One trick I use for yogurt starter is freezing yogurt in an ice cube tray. Every time I make a new batch, a cube goes in. When I run out of starter cubes, I freeze some more from the current batch. I've been making 3 quarts of yogurt weekly for several years and haven't noticed any changes in the resulting yogurt over the many generations of starter.

  • Thank you! That's a good point. Sourdough starter holds well if simply cooled (not frozen), but good to know that yogurt starter survives freezing.
    – AnoE
    Commented Apr 27, 2020 at 9:06
  • This is really interesting. Thanks for submitting the idea. Do I understand correctly that one (frozen) yogurt cube is enough to culture 3 quarts of milk?
    – Arlo
    Commented Apr 28, 2020 at 17:51
  • Yes, one cube is plenty. Sometimes I cut the cubes into roughly 1 cm^3 fragments. I've actually had a couple batches where I totally forgot to add the starter, but it made perfectly good yogurt anyway (taking somewhat longer)--I think this was due to residual bacteria on the thermometer I use. The bacteria population can grow exponentially at the beginning, so a little starter goes a long way.
    – Vulcan
    Commented Apr 29, 2020 at 18:26
  • That's really interesting about residual bacteria being enough to make yogurt! Because of the long incubation needed, was the yogurt more tangy than usual?
    – Arlo
    Commented May 1, 2020 at 4:41
  • This is very cool! Two questions: what did you use in the beginning? A store bought yougurt? Also, how do you de-freeze yur cubes without giving it enough time to spoil?
    – josinalvo
    Commented May 1, 2020 at 14:32

It depends on the culture you use. The problems you describe do happen with cultures from store bought yogurts. My family has a yogurt culture which we've been using for decades and it still produces great yogurt every time. It came from overseas decades ago. I got mine from my dad. If you have friends from south Asia or the middle east, ask them if they have a good yogurt culture from the old country.

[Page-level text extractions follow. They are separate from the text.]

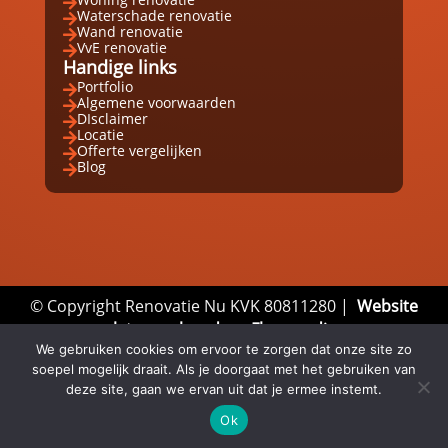

Waterschade renovatie

Wand renovatie

VvE renovatie

Handige links
Portfolio

Algemene voorwaarden

DIsclaimer

Locatie

Offerte vergelijken

Blog

© Copyright Renovatie Nu KVK 80811280 |
Website
laten maken door Flexamedia
We gebruiken cookies om ervoor te zorgen dat onze site zo
Privacyverklaring
|
Disclaimer
|
Algemene
soepel mogelijk draait. Als je doorgaat met het gebruiken van
Voorwaarden
deze site, gaan we ervan uit dat je ermee instemt.
Ok
Email
Whatsapp
Direct bellen




  • Thank you for your answer, @NikD! What you describe is what I have witnessed past then (meanwhile I have gotten a "heirloom" starter which reproduces generation after generation with no issue at all). The question was why that is (not so much how to circumvent it, although I'm grateful for the hints and they are surely helpful for others as well)... can you expand on the reasons behind it?
    – AnoE
    Commented Mar 8, 2021 at 11:30
  • Sorry, don't really know the answer to why. But based on my limited knowledge I would guess that there are other microbes in the yogurt which are able to outcompete the desired one, over time. Is it something the yogurt companies are intentionally adding? Or is there some special process required to ensure that the desired culture dominates? I don't know the answers to those either.